Électron libre et inclassable, qu’on a pu voir au cinéma chez Klotz, Garrel ou Gonzalez notamment, mais aussi dans « Les Tuches 3 », et récemment popularisé par son rôle d’assistant drolatique et sensible dans la série « Dix pour Cent » : Nicolas Maury impressionne par sa capacité unique de transformation et d’incarnation brute et intense, de tous les personnages qu’il traverse. Il est sans doute, à ce titre, et pour reprendre la définition de Vitez, l’un des grands acteurs de sa génération.
Un Steve Jobs proche du théâtre élisabéthain
Endossant ici la figure contemporaine d’un Steve Jobs tragique, proche du théâtre élisabéthain, Nicolas Maury est nu pratiquement toute la pièce. Avec une physicalité extraordinaire presque chorégraphiée, cette nudité tendue, ce corps lourd, gesticulant jusqu’au burlesque, devient un costume. Le costume d’un monstre qui a peur.
Jobs va mourir. Là est le drame : l’humain n’est pas aussi fiable que la machine. « Quelle est cette chose à l’intérieur de moi dont personne n’a le contrôle ? » s’interroge Jobs – Maury, désespéré par cette incongruité. Le texte acéré, corrosif, et parfois si cruellement drôle de Lefranc offre un monologue post mortem au spectre du bonimenteur californien connu du monde entier. Mais de quoi sa folie nous parle-t elle ? De solitude. Et d’un effondrement. Un effondrement de la relation à l’autre. « Autrui, cette plaie sur notre chemin » dont Jobs s’est évertué à nous débarrasser.

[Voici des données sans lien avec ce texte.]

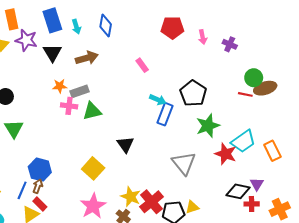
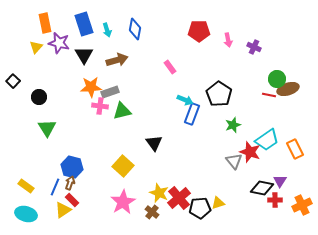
orange star: (60, 86) -> (91, 87), size x1.5
green star: (208, 126) -> (233, 125), size x0.7
gray triangle: (184, 163) -> (234, 161), moved, size x0.7

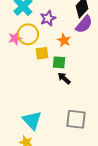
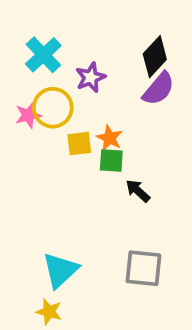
orange star: (64, 40) -> (109, 138), moved
black arrow: (64, 78) -> (138, 191), moved
cyan triangle: (32, 120) -> (60, 270), turned 30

Sur scène, Dave, L’Ami, (incarné par l’acteur et musicien Frank Williams) véritable punching ball humain, n’est là que pour recevoir la colère enfantine et féroce, les logorrhées égotiques et plaintives du Maître des Maîtres, les hurlements et l’humiliation. Et Sa Femme (partition pas évidente mais solidement tenue par Cécile Fisera), poupée presque gonflable, mutique et constante, perpétuellement installée dans le canapé, sphinx pop, gardienne du Maître, dans sa robe moulante rose barbie. Elle garde. Elle apporte ce qu’on lui demande. Elle reste en place, figée comme une image. Mais d’ailleurs existent-ils vraiment ? Ou bien ces autres ne sont ils pas, eux aussi, pures créations du Maître, programmés à répondre aux stimulis ? Pourtant nul second degré, dans l’incarnation tout en fulgurances et écroulements de Nicolas Maury, il semble foncer tête baissée comme un bison dans la traversée de ce rôle monstre.

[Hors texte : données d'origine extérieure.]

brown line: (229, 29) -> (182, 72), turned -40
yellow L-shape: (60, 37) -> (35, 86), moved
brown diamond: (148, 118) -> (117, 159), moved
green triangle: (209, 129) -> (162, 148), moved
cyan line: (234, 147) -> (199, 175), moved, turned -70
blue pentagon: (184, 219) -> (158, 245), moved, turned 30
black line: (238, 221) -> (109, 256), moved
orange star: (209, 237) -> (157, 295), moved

Une vision très personnelle du rôle
On se demande alors, si comme le fait son personnage Jérémie dans son très beau premier film « Garçon Chiffon », l’acteur ne réécrit pas les textes de ses personnages inlassablement, en les faisant siens jusqu’à imaginer qu’ils sont ses propres mots. « C’est pas un peu prétentieux ? » demande dans le film sa mère, Nathalie Baye. Sans doute, mais c’est là peut être, que l’acteur Nicolas Maury puise son incroyable intelligence du texte. Ce texte qu’il avale, ce texte qui habite ses muscles et son souffle. Ici encore revient Vitez : « Pour moi la voix des acteurs c’est leur corps même. Je ne distingue pas bien la voix du corps. Je ne parle pas de la diction ici, je parle de leur voix, et par conséquent de leur souffle« .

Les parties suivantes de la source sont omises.